O documentário não é a primeira obra de Blima dedicada ao pai. Antes, ela já havia produzido “Âncoras aos céus” (2007), “Bracher: Pintura e permanência” (2014) e “Das letras às estrelas: JK, dos sonhos ao sonho de Brasília” (2015). Para sua obra mais recente, o que conquistou a cineasta foi o texto de “Ouro Preto – Olhar poético”. “O texto é lindo. Li ali tudo que me tocou desde a infância. As histórias da busca pelo ouro, os feitos do heróis da Inconfidência, a obra de Aleijadinho. Também convivi com muitos dos personagens descritos, como a hoteleira e artista Lili Correia de Araújo, a atriz Domitila do Amaral, os pintores Nello Nuno, (Carlos) Scliar, Ivan Marquetti e Marcier. Vivi os lendários festivais de inverno, ainda que muito criança. Também cresci convivendo com festas como a Semana Santa e o carnaval. Amo a Bandalheira, o Zé Pereira dos Lacaios e os blocos de rua. Quando vi aquilo tudo colocado no texto, senti que tinha que transpor tudo para as telas. Uma forma de deixar meu amor gravado para sempre. Fui movida por um amor profundo”, diz ela.
Influência paterna
Essa ligação com a cidade, acrescenta, já era influência paterna. “Papai me conta que sentiu um amor profundo, indizível por Ouro Preto, desde a primeira vez que pisou aqui. Foi em 1964, quando fez uma temporada de pintura com minha tia Nívea Bracher. Já eu vim morar aqui com 3 meses de idade, pois nasci em Juiz de Fora. Amo essa terra. Sua beleza, seus mistérios. A cidade tem muitos morros e desníveis, por isso cada ângulo te dá uma visão diferente, uma surpresa. Caminho pelas ruas, sorvendo cada pedra e imaginando os passos de quem passou ali antes. Ouro Preto tem fantasmas lindos. Acho que é uma terra muito bem assombrada.”

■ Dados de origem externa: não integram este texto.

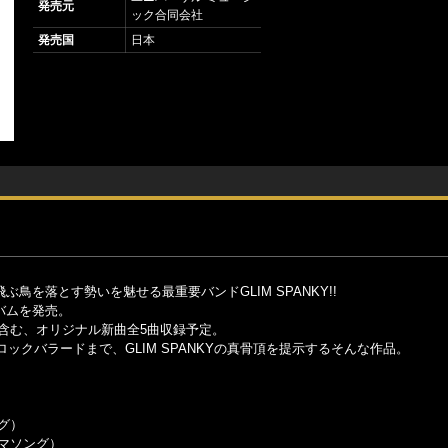
発売元
ック合同会社
発売国
日本
飛ぶ鳥を落とす勢いを魅せる最重要バンドGLIM SPANKY!!
ルバムを発売。
）含む、オリジナル新曲全5曲収録予定。
クバラードまで、GLIM SPANKYの真骨頂を提示するそんな作品。
グ）
ーマソング）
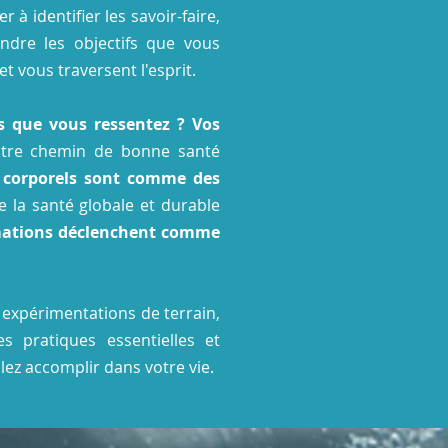
à identifier les savoir-faire,
indre les objectifs que vous
t vous traversent l'esprit.
ps que vous ressentez ? V
os
votre chemin de bonne santé
 corporels sont comme des
e la santé globale et durable
ormations déclenchent comme
 expérimentations de terrain,
s pratiques essentielles et
lez accomplir dans votre vie.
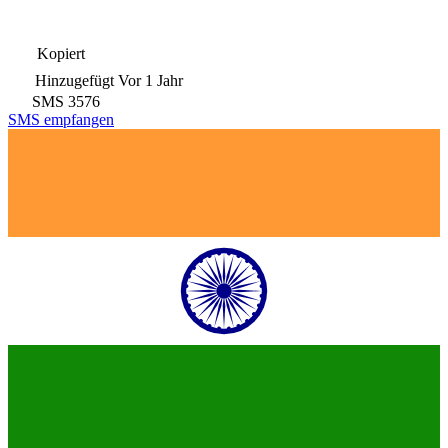
Kopiert
Hinzugefügt
Vor 1 Jahr
SMS
3576
SMS empfangen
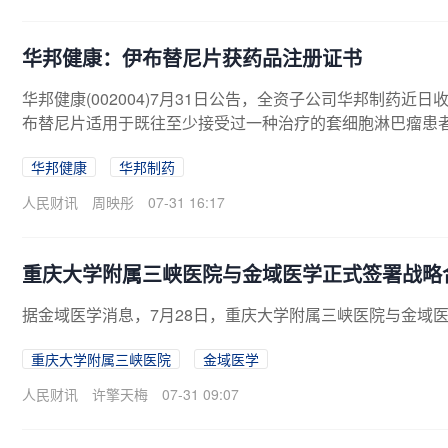
华邦健康：伊布替尼片获药品注册证书
华邦健康(002004)7月31日公告，全资子公司华邦制药
布替尼片适用于既往至少接受过一种治疗的套细胞淋巴瘤患者
布替尼片按化学药品3类申报，视同通过仿制药质量和疗效
华邦健康
华邦制药
的产品管线布局。
人民财讯
周映彤
07-31 16:17
重庆大学附属三峡医院与金域医学正式签署战略
据金域医学消息，7月28日，重庆大学附属三峡医院与金域
重庆大学附属三峡医院
金域医学
人民财讯
许擎天梅
07-31 09:07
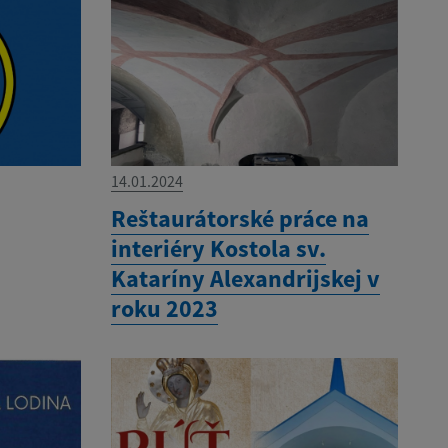
14.01.2024
Reštaurátorské práce na
interiéry Kostola sv.
Kataríny Alexandrijskej v
roku 2023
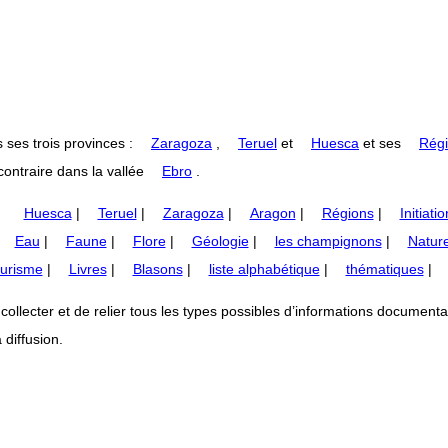
 ses trois provinces :
Zaragoza
,
Teruel
et
Huesca
et ses
Régi
ontraire dans la vallée
Ebro
.
Huesca
|
Teruel
|
Zaragoza
|
Aragon
|
Régions
|
Initiatio
|
Eau
|
Faune
|
Flore
|
Géologie
|
les champignons
|
Nature
urisme
|
Livres
|
Blasons
|
liste alphabétique
|
thématiques
|
lecter et de relier tous les types possibles d’informations documentaires
 diffusion.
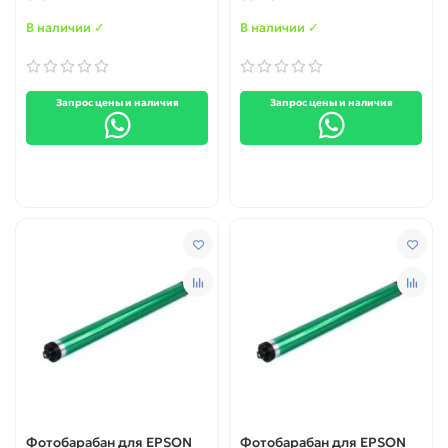
В наличии ✓
В наличии ✓
Запрос цены и наличия
Запрос цены и наличия
Фотобарабан для EPSON
Фотобарабан для EPSON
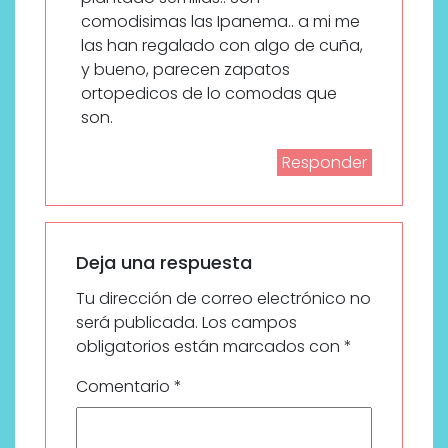
comodisimas las Ipanema.. a mi me
las han regalado con algo de cuña,
y bueno, parecen zapatos
ortopedicos de lo comodas que
son.
Responder
Deja una respuesta
Tu dirección de correo electrónico no
será publicada.
Los campos
obligatorios están marcados con
*
Comentario
*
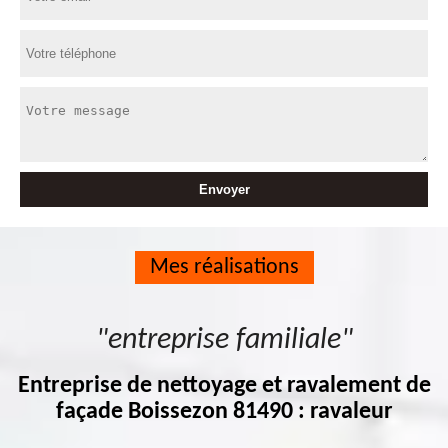
Mes réalisations
"entreprise familiale"
Entreprise de nettoyage et ravalement de
façade Boissezon 81490 : ravaleur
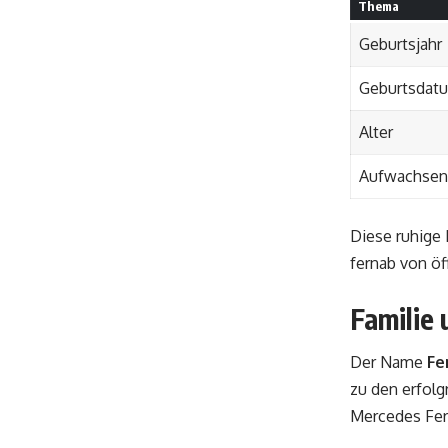
Thema
Geburtsjahr
Geburtsdat
Alter
Aufwachsen
Diese ruhige 
fernab von öf
Familie 
Der Name
Fe
zu den erfolg
Mercedes Ferc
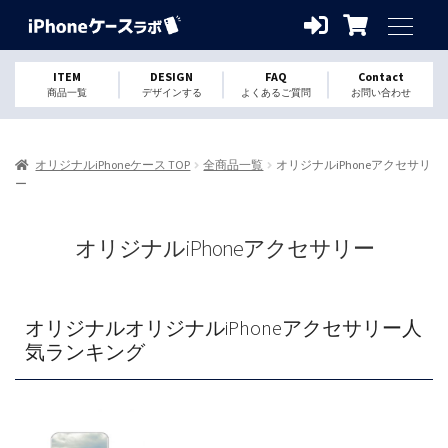
ITEM
DESIGN
FAQ
Contact
商品一覧
デザインする
よくあるご質問
お問い合わせ
オリジナルiPhoneケース TOP
全商品一覧
オリジナルiPhoneアクセサリ
ー
オリジナルiPhoneアクセサリー
オリジナルオリジナルiPhoneアクセサリー人
気ランキング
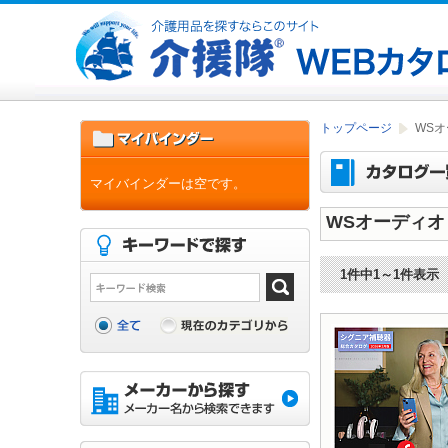
トップページ
WS
マイバインダーは空です。
WSオーディ
1件中1～1件表示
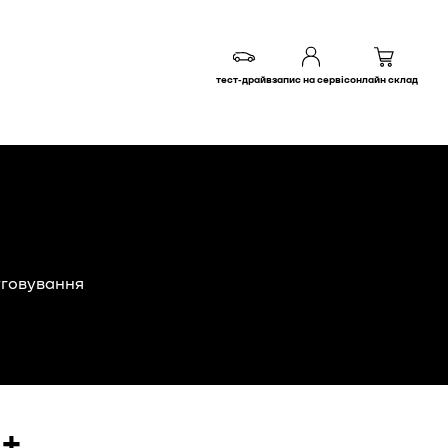
тест-драйв
запис на сервіс
онлайн склад
луговування
e+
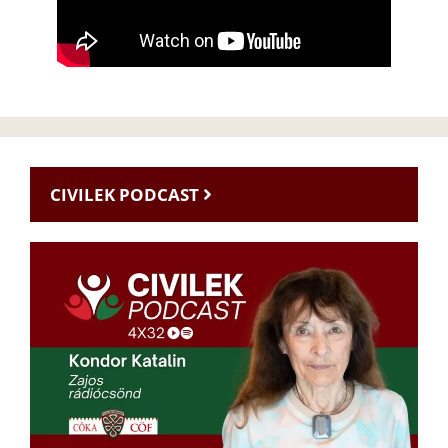
CIVILEK PODCAST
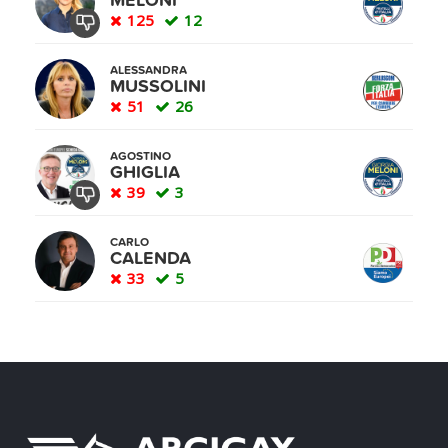
MELONI
125
12
ALESSANDRA
MUSSOLINI
51
26
AGOSTINO
GHIGLIA
39
3
CARLO
CALENDA
33
5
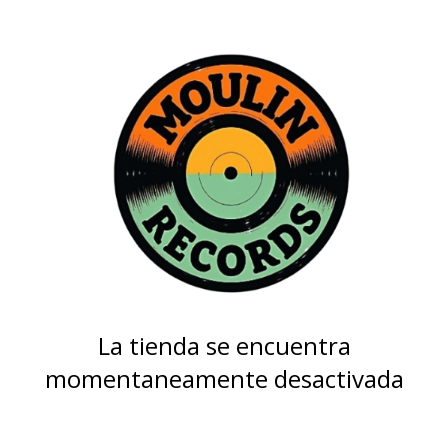
La tienda se encuentra
momentaneamente desactivada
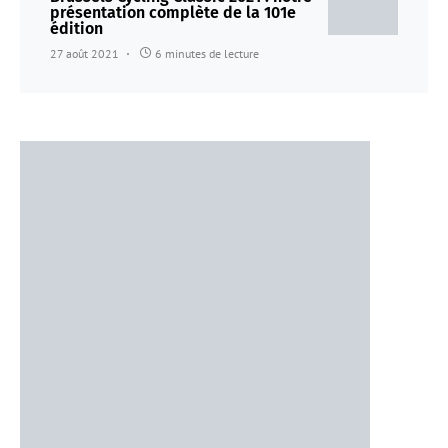
présentation complète de la 101e
édition
27 août 2021
6 minutes de lecture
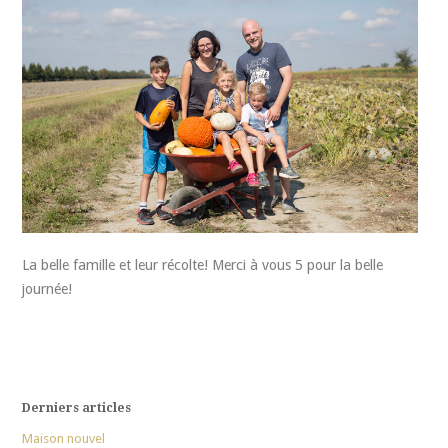
La belle famille et leur récolte! Merci à vous 5 pour la belle
journée!
Derniers articles
Maison nouvel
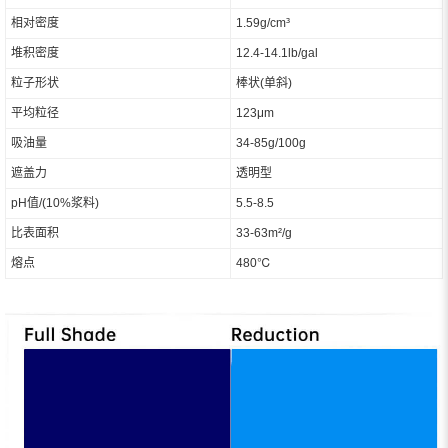
相对密度
1.59g/cm³
堆积密度
12.4-14.1lb/gal
粒子形状
棒状(单斜)
平均粒径
123μm
吸油量
34-85g/100g
遮盖力
透明型
pH值/(10%浆料)
5.5-8.5
比表面积
33-63m²/g
熔点
480℃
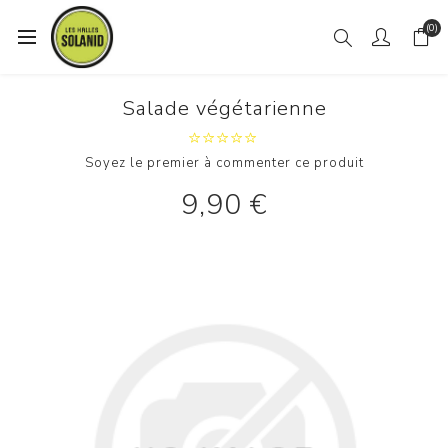
(0)
Salade végétarienne
Soyez le premier à commenter ce produit
9,90 €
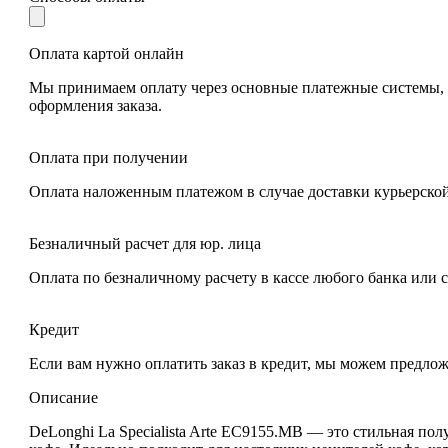
Оплата картой онлайн
Мы принимаем оплату через основные платежные системы, та
оформления заказа.
Оплата при получении
Оплата наложенным платежом в случае доставки курьерской
Безналичный расчет для юр. лица
Оплата по безналичному расчету в кассе любого банка или 
Кредит
Если вам нужно оплатить заказ в кредит, мы можем предло
Описание
DeLonghi La Specialista Arte EC9155.MB — это стильная п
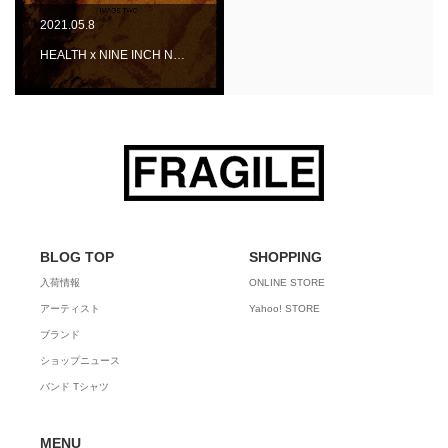
2021.05.8
HEALTH x NINE INCH N…
BLOG TOP
SHOPPING
入荷情報
ONLINE STORE
アーティスト
Yahoo! STORE
ブランド
ショップニュース
バンド Tシャツ
MENU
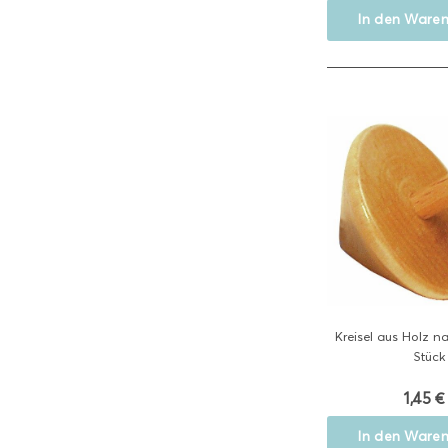
In den
Waren
Kreisel aus Holz nat
Stück
1,45 €
In den
Waren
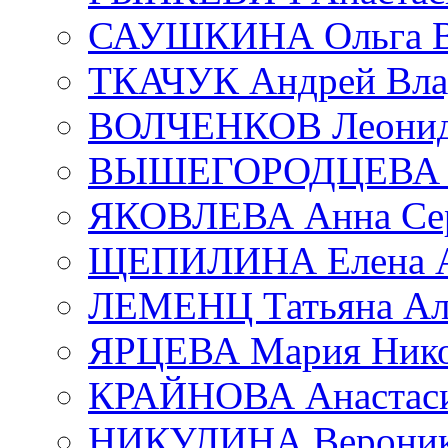
САУШКИНА Ольга В
ТКАЧУК Андрей Вла
ВОЛЧЕНКОВ Леонид 
ВЫШЕГОРОДЦЕВА Е
ЯКОВЛЕВА Анна Сер
ЩЕПИЛИНА Елена А
ЛЕМЕНЦ Татьяна Ал
ЯРЦЕВА Мария Нико
КРАЙНОВА Анастаси
НИКУЛИНА Вероник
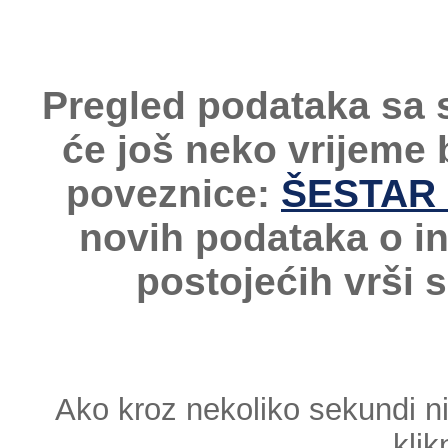
Pregled podataka sa 
će još neko vrijeme
poveznice:
ŠESTAR -
novih podataka o i
postojećih vrši 
Ako kroz nekoliko sekundi n
klik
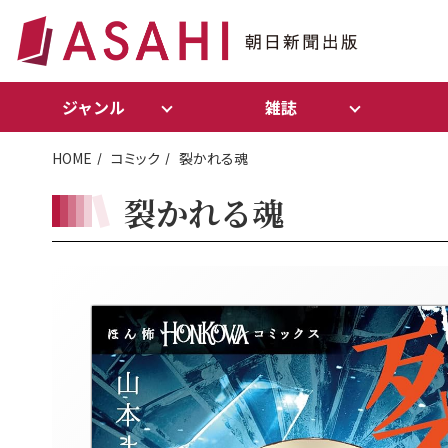
ジャンル
雑誌
HOME
コミック
裂かれる魂
裂かれる魂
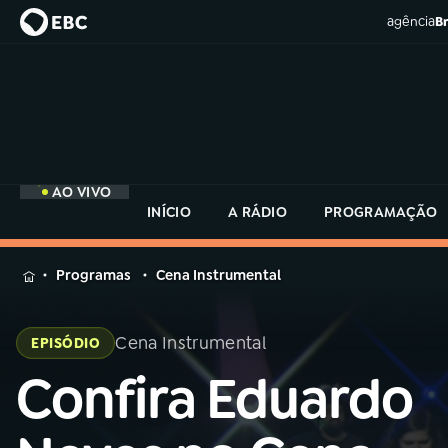
agência
Br
AO VIVO
INÍCIO
A RÁDIO
PROGRAMAÇÃO
MENU
Programas
Cena Instrumental
Buscar
na
Cena Instrumental
EPISÓDIO
Rádio
Buscar
MEC
Confira Eduardo
Buscar
na
Rádio
Início
AO VIVO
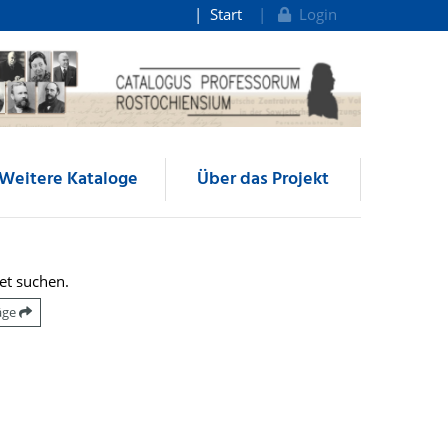
Start
Login
Weitere Kataloge
Über das Projekt
et suchen.
räge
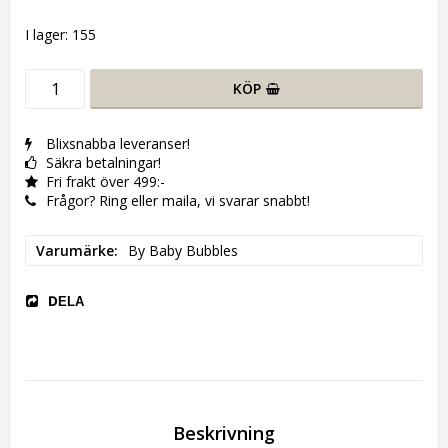
I lager: 155
KÖP
Blixsnabba leveranser!
Säkra betalningar!
Fri frakt över 499:-
Frågor? Ring eller maila, vi svarar snabbt!
Varumärke
By Baby Bubbles
DELA
Beskrivning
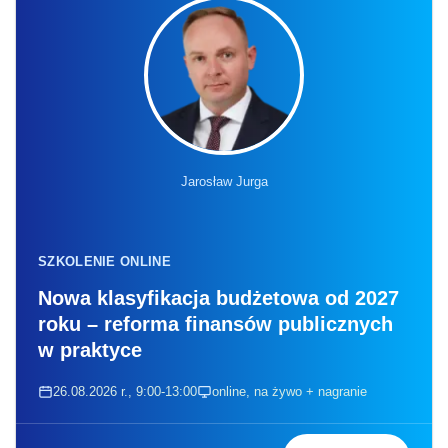
Jarosław Jurga
SZKOLENIE ONLINE
Nowa klasyfikacja budżetowa od 2027
roku – reforma finansów publicznych
w praktyce
26.08.2026 r., 9:00-13:00
online, na żywo + nagranie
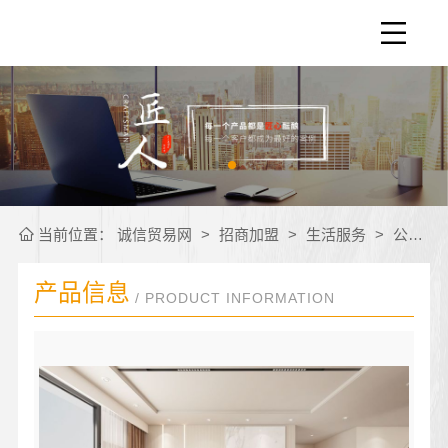
当前位置：
诚信贸易网
>
招商加盟
>
生活服务
>
公司产品
产品信息
/ PRODUCT INFORMATION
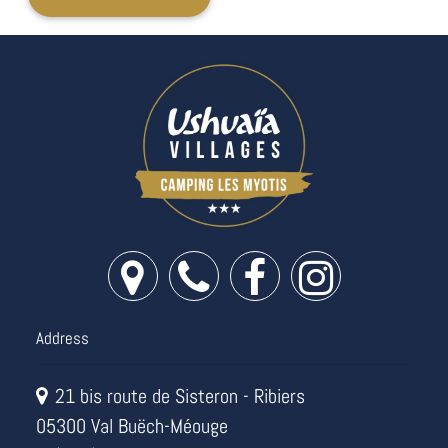
Address
21 bis route de Sisteron - Ribiers
05300 Val Buëch-Méouge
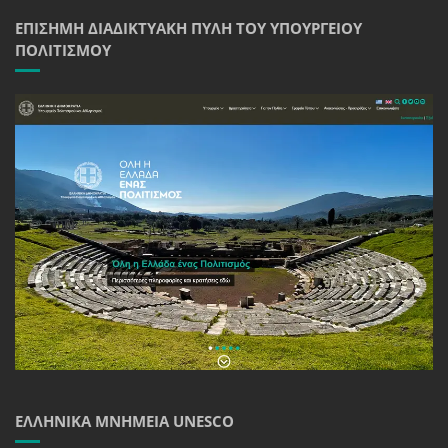
ΕΠΊΣΗΜΗ ΔΙΑΔΙΚΤΥΑΚΉ ΠΎΛΗ ΤΟΥ ΥΠΟΥΡΓΕΊΟΥ
ΠΟΛΙΤΙΣΜΟΎ
ΕΛΛΗΝΙΚΆ ΜΝΗΜΕΊΑ UNESCO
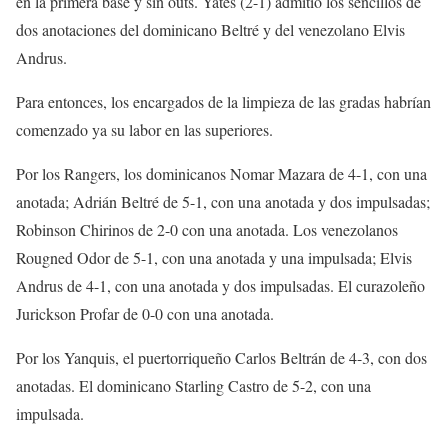
en la primera base y sin outs. Yates (2-1) admitió los sencillos de
dos anotaciones del dominicano Beltré y del venezolano Elvis
Andrus.
Para entonces, los encargados de la limpieza de las gradas habrían
comenzado ya su labor en las superiores.
Por los Rangers, los dominicanos Nomar Mazara de 4-1, con una
anotada; Adrián Beltré de 5-1, con una anotada y dos impulsadas;
Robinson Chirinos de 2-0 con una anotada. Los venezolanos
Rougned Odor de 5-1, con una anotada y una impulsada; Elvis
Andrus de 4-1, con una anotada y dos impulsadas. El curazoleño
Jurickson Profar de 0-0 con una anotada.
Por los Yanquis, el puertorriqueño Carlos Beltrán de 4-3, con dos
anotadas. El dominicano Starling Castro de 5-2, con una
impulsada.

Já a decisão de fazer do documentário um registro turístico histórico vem do desejo de mostrar ao visitante a importância de Ouro Preto, seja pelas igrejas, monumentos ou outros locais. “A beleza da cidade em si já basta para saciar a vontade de conhecê-la, e minha intenção foi entrar a fundo nas histórias, oferecer um olhar além daquilo que está ali. O filme é um hino de amor a essa grande terra.”
Do céu
Para tornar a viagem histórica-poética-turística visual ainda mais intensa, Blima Bracher recorreu ao uso de um drone em um dos trechos do documentário, a fim de oferecer ao espectador algo que seria inimaginável no século XVIII: tornar literal um poema de Tomás Antônio Gonzaga. “No poema ‘Meu sonoro passarinho’, Tomás Antônio Gonzaga, já na prisão e prestes a ser degredado para a África, escuta um passarinho cantar e pede a ele que visite sua amada Maria Dorotéia Joaquina de Seixas, a Marília de Dirceu. Ele descreve o caminho que o pássaro deve seguir até chegar aos ouvidos dela e declarar seu amor. Pensamos em alguma forma de filmar isso. De início, íamos fazer pequenos cortes e editar em sequência. Mas algo parecia ruim. Então eu e o Ricardo Correia de Araújo, que assina a direção de fotografia, nos lembramos do drone, como uma boa opção”, explica.
O documentário já tem exibição garantida em Belo Horizonte, além de convites para a apresentação em Tiradentes e Viçosa. E Juiz de Fora está nos planos da artista. “Quero muito este lançamento na minha terra natal, mas ainda não temos data prevista.”